PROBLEM REQUIREMENTS: Return the lines of the data below starting at the one holding "ein besseres Spielerlebnis." and ending at the one holding "gravurna från", word for word, leaving every picture out.

RECORDS SUPPLIED:
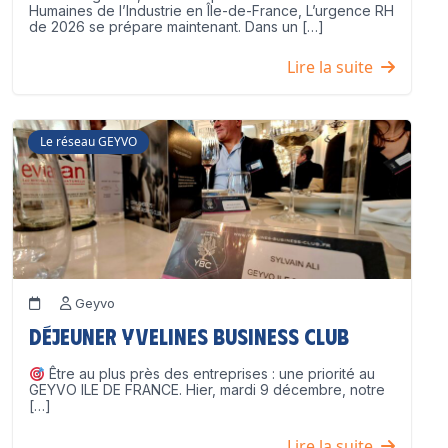
Humaines de l’Industrie en Île-de-France, L’urgence RH
de 2026 se prépare maintenant. Dans un […]
Lire la suite
Le réseau GEYVO
Geyvo
Déjeuner Yvelines Business Club
Être au plus près des entreprises : une priorité au
GEYVO ILE DE FRANCE. Hier, mardi 9 décembre, notre
[…]
Lire la suite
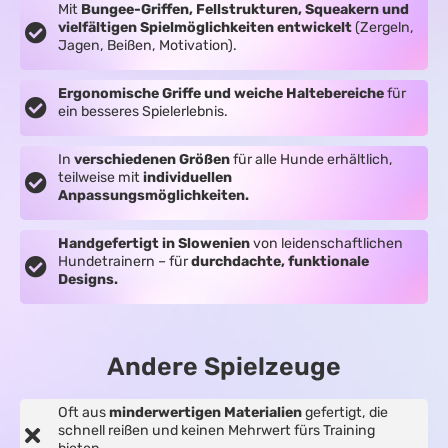
Mit
Bungee-Griffen, Fellstrukturen, Squeakern und
vielfältigen Spielmöglichkeiten entwickelt
(Zergeln,
Jagen, Beißen, Motivation).
Ergonomische Griffe und weiche Haltebereiche
für
ein besseres Spielerlebnis.
In
verschiedenen Größen
für alle Hunde erhältlich,
teilweise mit
individuellen
Anpassungsmöglichkeiten.
Handgefertigt in Slowenien
von leidenschaftlichen
Hundetrainern – für
durchdachte, funktionale
Designs.
Andere Spielzeuge
Oft aus
minderwertigen Materialien
gefertigt, die
schnell reißen und keinen Mehrwert fürs Training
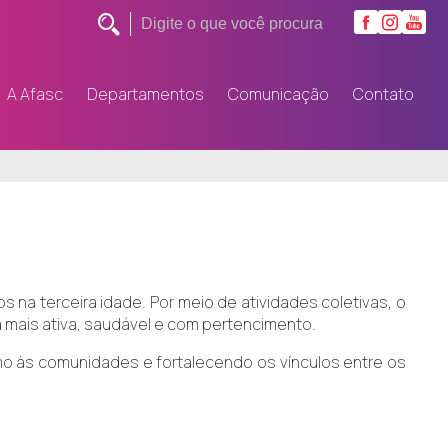
A Afasc
Departamentos
Comunicação
Contato
 na terceira idade. Por meio de atividades coletivas, o
a mais ativa, saudável e com pertencimento.
imo às comunidades e fortalecendo os vínculos entre os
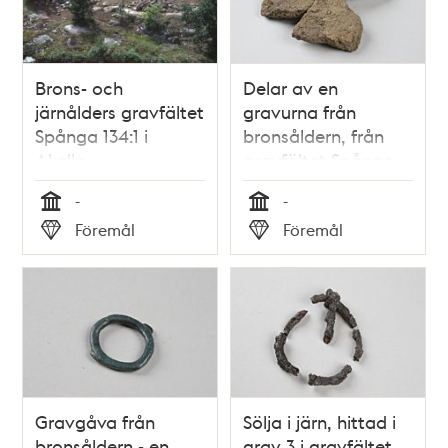
teman
Brons- och
Delar av en
järnålders gravfältet
gravurna från
Spånga 134:1 i
bronsåldern, från
Akalla.
gravfältet Spånga
134:1 i Akalla.
-
-
Tid
Tid
Föremål
Föremål
Typ
Typ
Gravgåva från
Sölja i järn, hittad i
bronsåldern - en
grav 3 i gravfältet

ANSWER:
ein besseres Spielerlebnis.
In
verschiedenen Größen
für alle Hunde erhältlich,
teilweise mit
individuellen
Anpassungsmöglichkeiten.
Handgefertigt in Slowenien
von leidenschaftlichen
Hundetrainern – für
durchdachte, funktionale
Designs.
Andere Spielzeuge
Oft aus
minderwertigen Materialien
gefertigt, die
schnell reißen und keinen Mehrwert fürs Training
A Afasc
Departamentos
Comunicação
Contato
 na terceira idade. Por meio de atividades coletivas, o
a mais ativa, saudável e com pertencimento.
imo às comunidades e fortalecendo os vínculos entre os
teman
Brons- och
Delar av en
järnålders gravfältet
gravurna från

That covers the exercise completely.